Hey, I tried this and it didn’t work.

# TASK FOR LINEAR INTERPOLATION
# linear interpolation of full time-series and date resampling
resampled_range = ('2018-12-01', '2019-08-31', 10)       
linear_interp1 =BSplineInterpolation(                                                         #LinearInterpolation(                                 
    'BANDS', # name of field to interpolate                                                                                                                                                                                                                                                                                               
    mask_feature=(FeatureType.MASK, 'VALID_DATA'), # mask to be used in interpolation
    copy_features=[(FeatureType.MASK_TIMELESS, 'LULC'),
                   (FeatureType.MASK_TIMELESS, 'VALID_COUNT'), 
                   (FeatureType.DATA, 'CLP'),  
                   (FeatureType.DATA, 'NDII'),
                   (FeatureType.DATA, 'GNDVI'),
                   (FeatureType.DATA, 'NDVI'),
                   (FeatureType.DATA, 'NDRE'), 
                   (FeatureType.DATA, 'NORM'), 
                   (FeatureType.DATA, 'NDWI'), 
                   (FeatureType.DATA_TIMELESS, 'ARGMAX_B4'), 
                   (FeatureType.DATA_TIMELESS, 'ARGMAX_NDVI'), 
                   (FeatureType.DATA_TIMELESS, 'ARGMAX_NDVI_SLOPE'),
                   (FeatureType.DATA_TIMELESS, 'ARGMIN_NDVI'), 
                   (FeatureType.DATA_TIMELESS, 'ARGMIN_B4'), 
                   (FeatureType.DATA_TIMELESS, 'ARGMIN_NDVI_SLOPE'),
                   (FeatureType.DATA_TIMELESS, 'STF'),
                   (FeatureType.MASK, 'CLM'), 
                   (FeatureType.MASK, 'IS_DATA'), 
                   (FeatureType.MASK, 'VALID_DATA')], # features to keep 

    interpolate_pixel_wise=True,
    resample_range=resampled_range, # set the resampling range
)

fill_extrapolate1 = ValueFilloutTask(feature=(FeatureType.DATA,'BANDS'), operations='fb', value=np.nan, axis=0)

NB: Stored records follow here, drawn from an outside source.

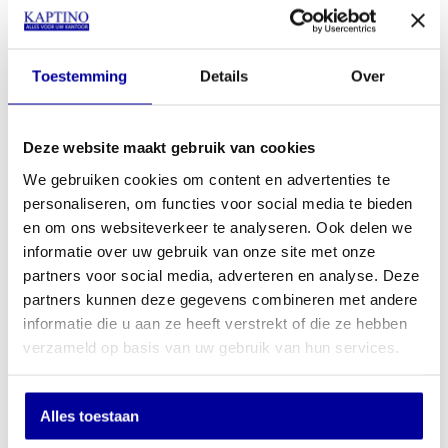
Stoffering
Stamskin
Zwart
Donati D109 mechaniek met automatische gewichtsregeling
Schuifzitting 6 cm instelbaar
In hoogte-, breedte- en diepte verstelbare 3D armleggers met
Toestemming
Details
Over
zachte opdek
Hoofdsteun multi positioneerbaar
Twee fasen gaslift
Deze website maakt gebruik van cookies
Multifunctionele wielen voor harde en zachte vloeren
Aluminium gepolijst onderstel
We gebruiken cookies om content en advertenties te
Garantie en Service:
personaliseren, om functies voor social media te bieden
en om ons websiteverkeer te analyseren. Ook delen we
15 jaar Full Service garantie
informatie over uw gebruik van onze site met onze
50 jaar garantie op Therapod rugkap
€ 50,00 End of Life Circle vergoeding
partners voor social media, adverteren en analyse. Deze
partners kunnen deze gegevens combineren met andere
Download gebruiksaanwijzing
informatie die u aan ze heeft verstrekt of die ze hebben
Download afmetingen
verzameld op basis van uw gebruik van hun services.
Download samenstelling Therapod X HR
Lees meer
Onafhankelijke rugverstelling 8 graden:
Alles toestaan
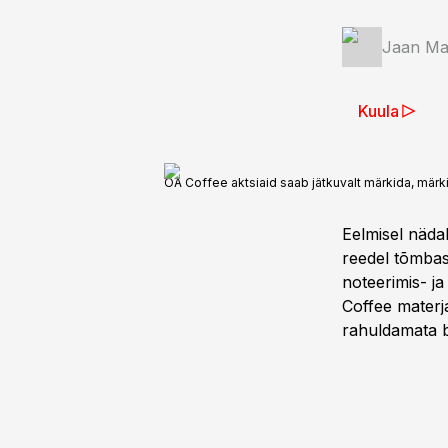
Jaan Mar
Kuula
OA Coffee aktsiaid saab jätkuvalt märkida, mär
Eelmisel näda
reedel tõmbas 
noteerimis- j
Coffee materja
rahuldamata b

# TASK FOR SAVING TO OUTPUT 
save1 = SaveTask('./7.TEST_BSpline_Interpolated_NDVI',overwrite_permission=OverwritePermission.OVERWRITE_PATCH)

This is what the execution report shows:

I got the same report for all the features (NDVI, NDWI, GNDVI…). I would have used .squeeze() but I am not sure where to add it.

On the other hand when using LinearInterpolation with and without the bounds_error=False it worked . I don’t know what did I do wrong here.